The plot forms an oscillator that fluctuates above and below the zero line as the Rate of Change moves from positive to negative. The oscillator can be used as any other momentum oscillator by looking for higher lows, lower highs, positive and negative divergences, and crosses above and below zero for signals.

Parabolic SAR

Developed by Welles Wilder, the Parabolic SAR sets trailing price stops for long or short positions. Also referred to as the stop-and-reversal indicator (SAR stands for "stop and reversal"), Parabolic SAR is more popular for setting stops than for establishing direction or trend. Wilder recommended establishing the trend first, and then trading with Parabolic SAR in the direction of the trend. If the trend is up, buy when the indicator moves below the price. If the trend is down, sell when the indicator moves above the price.

StochRSI

Developed by Tushard Chande and Stanley Kroll, StochRSI is an oscillator that measures the level of RSI relative to its range, over a set period of time. The indicator uses RSI as the foundation and applies to it the formula behind Stochastics. The result is an oscillator that fluctuates between 0 and 1.

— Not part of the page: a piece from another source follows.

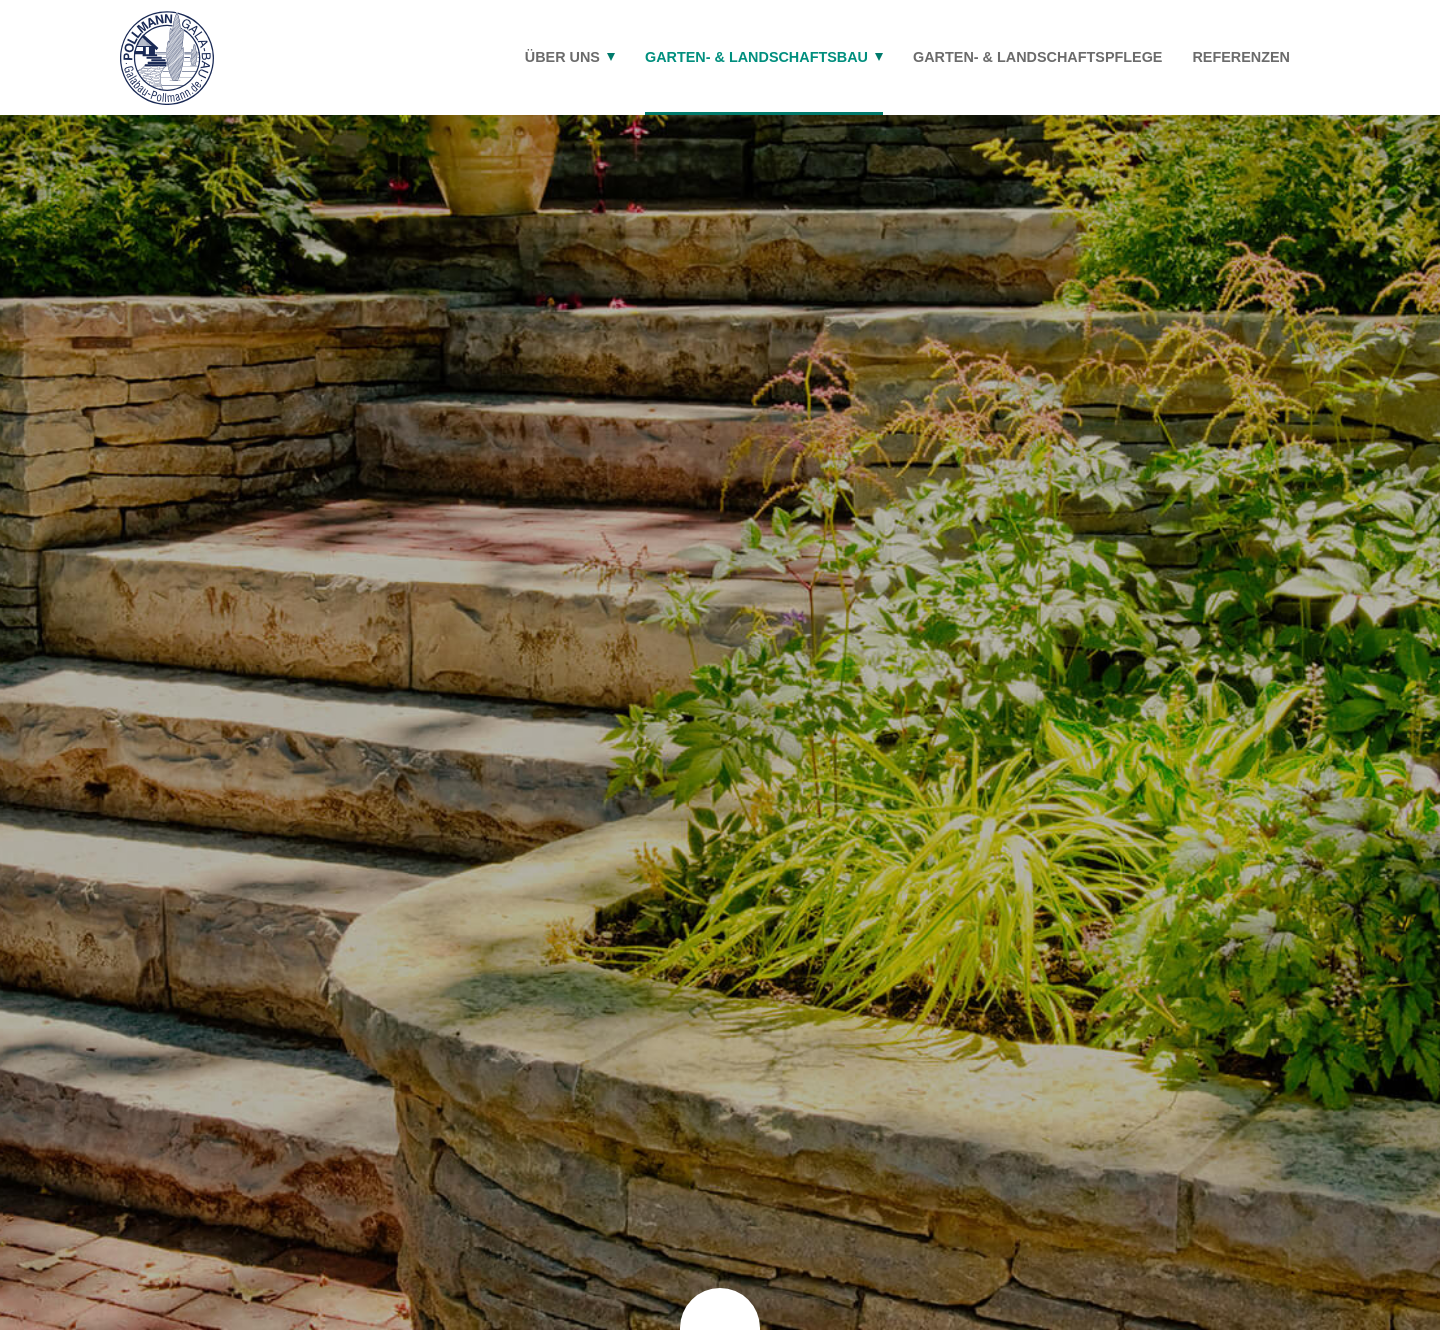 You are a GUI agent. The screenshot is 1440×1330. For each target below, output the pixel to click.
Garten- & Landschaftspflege (1037, 57)
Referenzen (1241, 57)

In their 1994 book, The New Technical Trader, Chande and Kroll explain that RSI sometimes trades between 80 and 20 for extended periods without reaching overbought and oversold levels. Traders looking to enter a market based on an overbought or oversold reading in RSI might find themselves continuously on the sidelines. To increase the sensitivity and provide a method for identifying overbought and oversold levels in RSI, Chande and Kroll developed StochRSI.

Fractal

Recurring patterns that can predict reversals among larger, more chaotic price movements.

These basic fractals are composed of five or more bars. The rules for identifying fractals are as follows:

A bearish turning point occurs when there is a pattern with the highest high in the middle and two lower highs on each side.

A bullish turning point occurs when there is a pattern with the lowest low in the middle and two higher lows on each side.

1. Open daily chart with one year of trading.

2. Add 200-day Simple Moving Average.

3. Look for strongest trending markets.

4. Use your favorite technical indicator to time your entry in the direction of the trend.